Selasa, 05 Maret 2019

The Avengers: Civil War


Beberapa hari terakhir ada topik yang lumayan ramai jagat dunia maya. Salah satunya, tentang wacana (atau apa?) dari NU untuk menggantikan kata “kafir” dengan istilah lain—yang katanya bertujuan untuk tidak menyinggung pihak yang disebut.
Kalau tidak keliru, kafir itu ada beberapa tipe. Entah yang mana yang dituju oleh NU untuk diubah diksinya, atau mungkin keseluruhan (secara umum). Aku tidak begitu mengikuti perkembangan wacana (atau apa?) itu.

Tapi bagiku, sudah biasa di setiap agama seperti itu.
Orang Islam menyebut dirinya muslim, dan menyebut orang-orang yang tidak Islam sebagai kafir. Orang Kristen juga pasti begitu, memiliki sebutan untuk orang-orang yang tidak mengimani Kristen. Entah “domba yang tersesat” atau apa istilahnya, pasti ada. Demikian juga dalam Hindhu, Buddha, Yahudi dan semua agama, pasti ada sebutan untuk golongan di luar mereka.

Lalu, apakah itu masalah? Atau tepatnya, apakah itu perlu dipermasalahkan?

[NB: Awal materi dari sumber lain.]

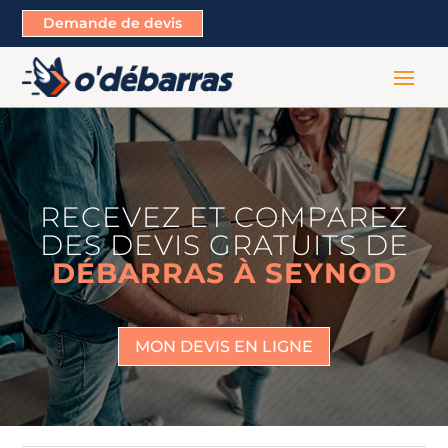
Demande de devis
RECEVEZ ET COMPAREZ
DES DEVIS GRATUITS DE
DÉBARRAS À SEYNOD
MON DEVIS EN LIGNE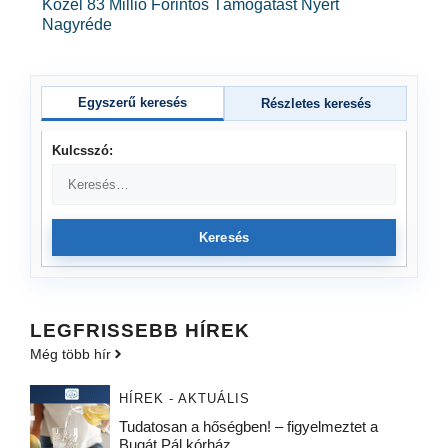
Közel 83 Millió Forintos Támogatást Nyert
Nagyréde
Egyszerű keresés
Részletes keresés
Kulcsszó:
Keresés
LEGFRISSEBB HÍREK
Még több hír
HÍREK - AKTUÁLIS
Tudatosan a hőségben! – figyelmeztet a
Bugát Pál kórház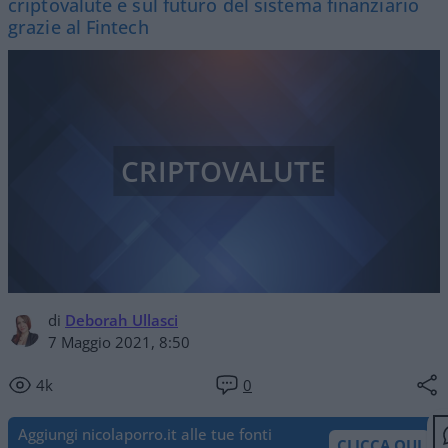
criptovalute e sul futuro del sistema finanziario
grazie al Fintech
CRIPTOVALUTE
di
Deborah Ullasci
7 Maggio 2021, 8:50
4k
0
Aggiungi nicolaporro.it alle tue fonti
CLICCA QUI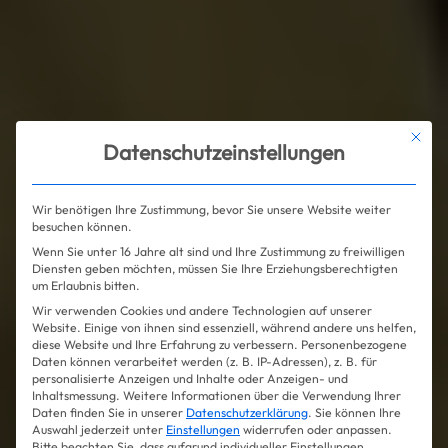
Mit die
Datenschutzeinstellungen
Wir benötigen Ihre Zustimmung, bevor Sie unsere Website weiter
besuchen können.
Wenn Sie unter 16 Jahre alt sind und Ihre Zustimmung zu freiwilligen
Diensten geben möchten, müssen Sie Ihre Erziehungsberechtigten
um Erlaubnis bitten.
Wir verwenden Cookies und andere Technologien auf unserer
Website. Einige von ihnen sind essenziell, während andere uns helfen,
diese Website und Ihre Erfahrung zu verbessern.
Personenbezogene
Daten können verarbeitet werden (z. B. IP-Adressen), z. B. für
personalisierte Anzeigen und Inhalte oder Anzeigen- und
Inhaltsmessung.
Weitere Informationen über die Verwendung Ihrer
Daten finden Sie in unserer
Datenschutzerklärung
.
Sie können Ihre
Auswahl jederzeit unter
Einstellungen
widerrufen oder anpassen.
Bitte beachten Sie, dass aufgrund individueller Einstellungen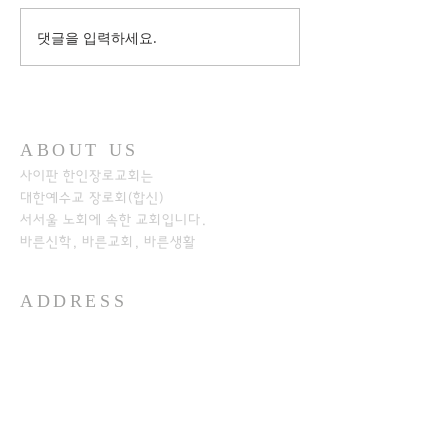
댓글을 입력하세요.
ABOUT US
사이판 한인장로교회는
대한예수교 장로회(합신)
서서울 노회에
속한 교회입니다.
바른신학, 바른교회, 바른생활
ADDRESS
+1-670-234-8541
+1-670-234-7233
P.O.Box 501526
SAIPAN MP 96950​
https://www.kpcos.org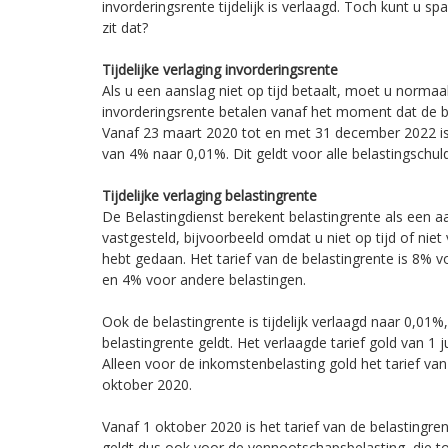
invorderingsrente tijdelijk is verlaagd. Toch kunt u sp
zit dat?
Tijdelijke verlaging invorderingsrente
Als u een aanslag niet op tijd betaalt, moet u norma
invorderingsrente betalen vanaf het moment dat de be
Vanaf 23 maart 2020 tot en met 31 december 2022 is
van 4% naar 0,01%. Dit geldt voor alle belastingschul
Tijdelijke verlaging belastingrente
De Belastingdienst berekent belastingrente als een a
vastgesteld, bijvoorbeeld omdat u niet op tijd of niet
hebt gedaan. Het tarief van de belastingrente is 8% 
en 4% voor andere belastingen.
Ook de belastingrente is tijdelijk verlaagd naar 0,01%
belastingrente geldt. Het verlaagde tarief gold van 1 
Alleen voor de inkomstenbelasting gold het tarief van
oktober 2020.
Vanaf 1 oktober 2020 is het tarief van de belastingren
geldt dus ook voor de vennootschapsbelasting, die 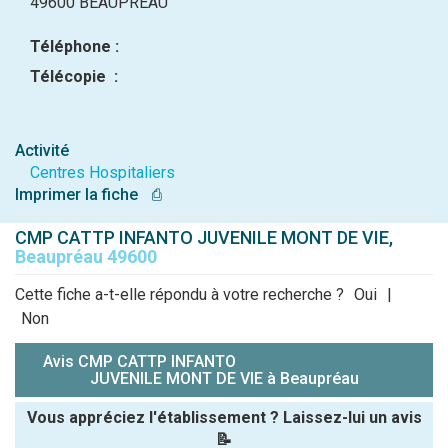
49600 BEAUPREAU
Téléphone :
Télécopie :
Activité
Centres Hospitaliers
Imprimer la fiche
⎙
CMP CATTP INFANTO JUVENILE MONT DE VIE,
Beaupréau 49600
Cette fiche a-t-elle répondu à votre recherche ?
Oui
|
Non
Avis CMP CATTP INFANTO
JUVENILE MONT DE VIE à Beaupréau
Vous appréciez l'établissement ? Laissez-lui un avis
📝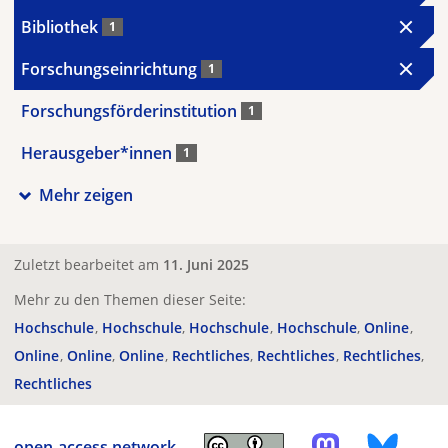
Bibliothek
1
Forschungseinrichtung
1
Forschungsförderinstitution
1
Herausgeber*innen
1
Mehr zeigen
Zuletzt bearbeitet am
11. Juni 2025
Mehr zu den Themen dieser Seite:
Hochschule
Hochschule
Hochschule
Hochschule
Online
Online
Online
Online
Rechtliches
Rechtliches
Rechtliches
Rechtliches
open-access.network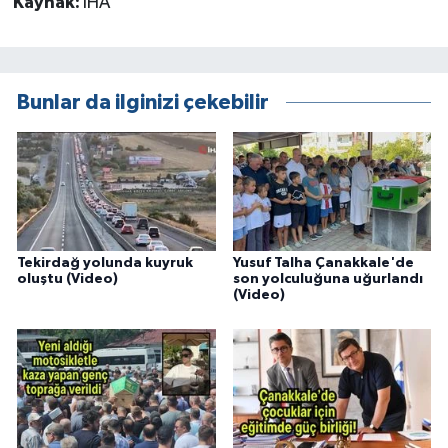
Kaynak:
İHA
Bunlar da ilginizi çekebilir
Tekirdağ yolunda kuyruk
Yusuf Talha Çanakkale'de
oluştu (Video)
son yolculuğuna uğurlandı
(Video)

Aku seorang muslim, dan apakah aku harus tersinggung kalau aku disebut sebagai bukan Hindhu? Tidak. Justru aku suka disebut bukan Hindhu karena aku memang bukan pemeluk Hindhu, bukan golongan mereka. Begitu juga jika teman-temanku yang Kristen, Buddha, Konghucu, Yahudi dll menyebutku dengan sebutan yang diperuntukkan bagi golongan yang tidak memeluk/mengimani agama mereka, tentu saja aku justru senang.

Ya, bagiku sendiri, hal seperti itu tak perlu dipermasalahkan.

Justru aku curiga, bahwa wacana-wacana remeh seperti itu sengaja di-blow-up oleh pihak-pihak tertentu untuk memecah-belah umat Islam. Itu bagian dari peperangan melawan Islam. Persis seperti ketika musuh tidak mampu menandingi kekuatan Avengers, lalu si musuh mengupayakan agar para Avengers saling membunuh sesama timnya saja.